You can get more info (such as the meaning of column names, brief cleaning procedures, etc.) on a dataset with matminer.datasets.get_all_dataset_info:

from matminer.datasets import get_all_dataset_info

# Get dataset info from matminer
info = get_all_dataset_info("matbench_steels")

# Check out the info about the dataset.
print(info)

Dataset: matbench_steels
Description: Matbench v0.1 dataset for predicting steel yield strengths from chemical composition alone. Retrieved from Citrine informatics. Deduplicated.
Columns:
    composition: Chemical formula.
    yield strength: Target variable. Experimentally measured steel yield strengths, in MPa.
Num Entries: 312
Reference: https://citrination.com/datasets/153092/
Bibtex citations: ['@misc{Citrine Informatics,\ntitle = {Mechanical properties of some steels},\nhowpublished = {\\url{https://citrination.com/datasets/153092/},\n}']
File type: json.gz
Figshare URL: https://ml.materialsproject.org/projects/matbench_steels.json.gz

You can also view all the Matbench datasets on the matminer Dataset Summary page (search for “matbench”).

(Down)loading datasets¶

While you can download the zipped json datasets via the download links above, we recommend using matminer’s tools to load datasets. Matminer intelligently manages the dataset downloads in its central folder and provides methods for robustly loading dataframes containing pymatgen primitives such as structures.

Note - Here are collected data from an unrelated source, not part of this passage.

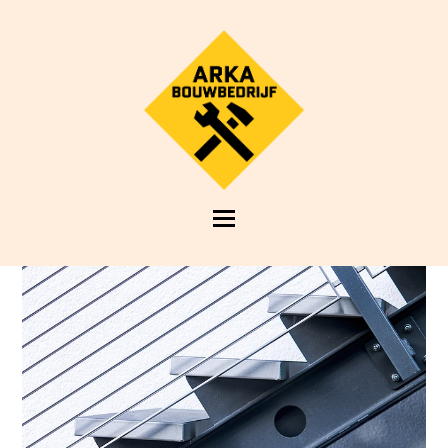
Open
Mobile
Menu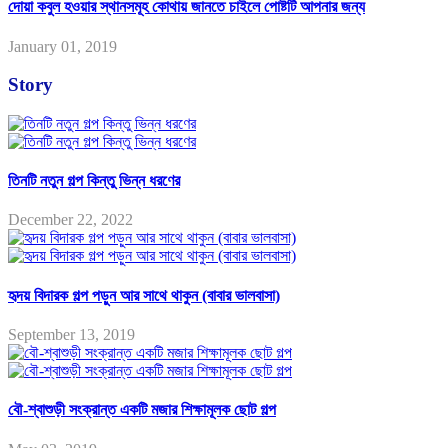
দোয়া কবুল হওয়ার স্থানসমূহ কোথায় জানতে চাইলে পোষ্টটি আপনার জন্য
January 01, 2019
Story
তিনটি নতুন গল্প কিন্তু ভিন্ন ধরণের
December 22, 2022
হৃদয় বিদারক গল্প পড়ুন আর সাথে থাকুন (বাবার ভালবাসা)
September 13, 2019
বৌ-শ্বাশুড়ী সংক্রান্ত একটি মজার শিক্ষামূলক ছোট গল্প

You can load the datasets with the matminer.datasets.load_dataset function; the function accepts the dataset name as an argument. Here’s an example of loading the Matbench task for predicting refractive index (calculated with DFPT) from crystal structure.

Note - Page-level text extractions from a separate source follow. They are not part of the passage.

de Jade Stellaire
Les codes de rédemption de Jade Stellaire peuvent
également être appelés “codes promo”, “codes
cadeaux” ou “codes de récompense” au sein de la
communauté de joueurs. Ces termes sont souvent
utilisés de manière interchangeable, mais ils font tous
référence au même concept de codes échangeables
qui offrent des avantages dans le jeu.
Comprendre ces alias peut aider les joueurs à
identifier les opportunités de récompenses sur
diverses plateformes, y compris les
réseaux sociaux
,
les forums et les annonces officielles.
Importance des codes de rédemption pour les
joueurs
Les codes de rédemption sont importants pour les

from matminer.datasets import load_dataset

# Download and load the dataset
# The dataset is stored locally after being downloaded the first time
df = load_dataset("matbench_dielectric")

# Check out the downloaded dataframe
print(df)

                                              structure         n
   [[4.29304147 2.4785886  1.07248561] S, [4.2930...  1.752064
   [[3.95051434 4.51121437 0.28035002] K, [4.3099...  1.652859
   [[-1.78688104  4.79604117  1.53044621] Rb, [-1...  1.867858
   [[4.51438064 4.51438064 0.        ] Mn, [0.133...  2.676887
   [[-4.36731958  6.8886097   0.50929706] Li, [-2...  1.793232
                                                 ...       ...
[[ 2.79280881  0.12499663 -1.84045389] Ca, [-2...  2.136837
[[0.         5.50363806 3.84192106] O, [4.7662...  2.690619
[[0. 0. 0.] Ba, [ 0.23821924  4.32393487 -0.35...  2.811494
[[0.         0.18884638 0.        ] K, [0.    ...  1.832887
[[0. 0. 0.] Cs, [2.80639641 2.80639641 2.80639...  2.559279
[4764 rows x 2 columns]

This loads the dataframe in this format:

df (matbench_dielectric)

`structure`	`n`
`<structure object>`	1.752064
`<structure object>`	1.652859
`<structure object>`	1.867858
…	…

Note: Larger datasets will take several minutes to load.

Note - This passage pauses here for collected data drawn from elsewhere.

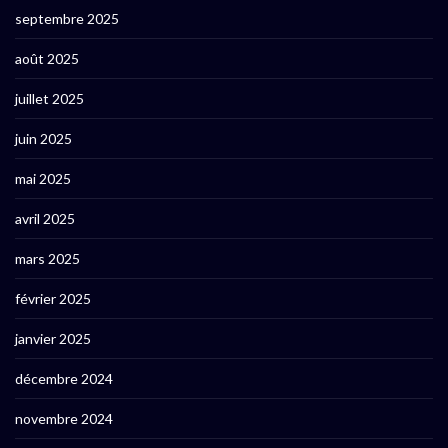
septembre 2025
août 2025
juillet 2025
juin 2025
mai 2025
avril 2025
mars 2025
février 2025
janvier 2025
décembre 2024
novembre 2024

Benchmarking and reporting your algorithm¶

Benchmarking on Matbench v0.1 is done exclusively with nested cross validation (NCV). See more details on NCV on the Advanced Usage page and the original publication.

If you want to evaluate your own (algorithm outside of the Automatminer framework) and compare to the scores on this page, please use the following steps:

Download the dataset programmatically through matminer (instructions above). Note the dataset must be used in the exact order in which it was downloaded.
Generate test folds: Use the scikit-learn KFold (5 splits, shuffled, random seed 18012019) for regression problems and StratifiedKFold (5 splits, shuffled, random seed 18012019) for classification problems.
For each fold:
1. Train, validate, and select your best model using this fold’s set of training data only. After training and validating, no modiications may be made to the model based on the test set of this fold.
2. Remove the target variable column from the test set. Use this model to predict the test set. Note: this test data is for reporting only, and cannot be used for validation or training within this fold.
3. Record the mean MAE or ROC-AUC for each fold’s test set. Save the test fold data.
4. Save your model.
Post your results for verification. Make a post on the discussion forum with the tag [Matbench] in the title. Once your results are verified, your algorithm will appear on the leaderboard!

If you are benchmarking a general-purpose algorithm, please include results for all Matbench v0.1 datasets.